Обсуждение: Some efforts to get rid of "long" in our codebase

Поиск
Список
Период
Сортировка

Some efforts to get rid of "long" in our codebase

От
David Rowley
Дата:
I was playing around with the following imperfect regex to try and get
an idea of how many "long" usages we have.

git grep -E "^\s*(static)?\s*(unsigned)?\s*long\b" -- '*.c' '*.h' | wc -l

REL_13_STABLE -> 486
REL_14_STABLE -> 482
REL_15_STABLE -> 476
REL_16_STABLE -> 485
REL_17_STABLE -> 449
REL_18_STABLE -> 439
master -> 386

(Generally trending downwards with quite a good reduction since v18)

Many of the "long" usages are genuine, e.g for compatibility with
library functions, or in snprintf.c for the %ld and %lu format
specifiers; those we need. However, many of these we don't need. Many
are a possible source of bugs due to not all platforms we support
having the same idea about how wide longs are. We've had and fixed
bugs around this before.

I've attached a couple of patches to get the ball rolling.

0001: CATCACHE_STATS is using signed longs as counters for cache
hits/misses etc. I've changed this to uint64 rather than int64 as I
didn't see the need to have a signed type to count the occurrences of
an event. Maybe there's an anti-universe where negative occurrences
are a thing, but they're not in this one.
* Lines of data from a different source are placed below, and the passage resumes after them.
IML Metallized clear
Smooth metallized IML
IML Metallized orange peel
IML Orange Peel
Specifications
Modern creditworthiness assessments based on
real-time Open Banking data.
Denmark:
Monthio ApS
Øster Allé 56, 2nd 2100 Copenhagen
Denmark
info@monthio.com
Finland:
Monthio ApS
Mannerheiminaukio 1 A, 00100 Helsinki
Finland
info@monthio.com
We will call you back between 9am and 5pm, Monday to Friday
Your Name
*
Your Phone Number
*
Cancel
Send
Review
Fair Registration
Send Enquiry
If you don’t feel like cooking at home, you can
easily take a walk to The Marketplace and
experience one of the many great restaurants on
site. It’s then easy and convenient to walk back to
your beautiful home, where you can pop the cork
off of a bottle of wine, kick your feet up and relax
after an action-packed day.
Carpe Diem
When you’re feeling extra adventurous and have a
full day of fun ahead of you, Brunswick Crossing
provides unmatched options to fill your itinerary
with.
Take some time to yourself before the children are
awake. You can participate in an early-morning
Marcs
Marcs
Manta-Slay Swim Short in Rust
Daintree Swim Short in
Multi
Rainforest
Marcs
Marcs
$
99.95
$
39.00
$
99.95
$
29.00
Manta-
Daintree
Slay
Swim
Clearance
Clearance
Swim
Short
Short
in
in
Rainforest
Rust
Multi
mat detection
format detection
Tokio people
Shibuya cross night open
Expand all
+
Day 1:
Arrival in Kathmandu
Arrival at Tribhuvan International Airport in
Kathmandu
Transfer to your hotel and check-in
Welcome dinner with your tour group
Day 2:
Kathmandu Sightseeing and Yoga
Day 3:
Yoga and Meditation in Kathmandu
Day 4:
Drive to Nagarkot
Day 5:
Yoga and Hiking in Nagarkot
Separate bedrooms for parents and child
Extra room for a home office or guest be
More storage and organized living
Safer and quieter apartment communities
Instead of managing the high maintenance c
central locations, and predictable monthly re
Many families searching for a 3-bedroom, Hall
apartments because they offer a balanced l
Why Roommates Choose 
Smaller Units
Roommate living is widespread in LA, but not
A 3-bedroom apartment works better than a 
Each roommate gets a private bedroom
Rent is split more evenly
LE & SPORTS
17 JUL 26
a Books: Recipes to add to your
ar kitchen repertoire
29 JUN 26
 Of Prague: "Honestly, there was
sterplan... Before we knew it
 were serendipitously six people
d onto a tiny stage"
If something goes awry with
the counters and that causes the subtraction that's being done to
wrap, then we're more likely to notice the bug via the excessively
large number the wrap would end up displaying.

0002: MemSet / MemSetAligned macros. It's probably about time someone
made these disappear, but that's likely for another thread with more
research than I'd like to do here. I replaced "long" with "Size". I
also considered "uintptr_t", but after some reading of the C standard,
I settled on Size as it seems it's possible for platforms to exist
where the pointer width is smaller than the processor's width. I
suspect it might not matter for the platforms we support? Size could
also be smaller than the processor's width, but I feel that's less
likely.

Which yields a drop in the Ocean fewer longs...

0001+0002 -> 367

David

Вложения

Re: Some efforts to get rid of "long" in our codebase

От
Heikki Linnakangas
Дата:
On 06/11/2025 13:46, David Rowley wrote:
> I've attached a couple of patches to get the ball rolling.

Thanks!

> 0001: CATCACHE_STATS is using signed longs as counters for cache
> hits/misses etc. I've changed this to uint64 rather than int64 as I
> didn't see the need to have a signed type to count the occurrences of
> an event. Maybe there's an anti-universe where negative occurrences
> are a thing, but they're not in this one. If something goes awry with
> the counters and that causes the subtraction that's being done to
> wrap, then we're more likely to notice the bug via the excessively
> large number the wrap would end up displaying.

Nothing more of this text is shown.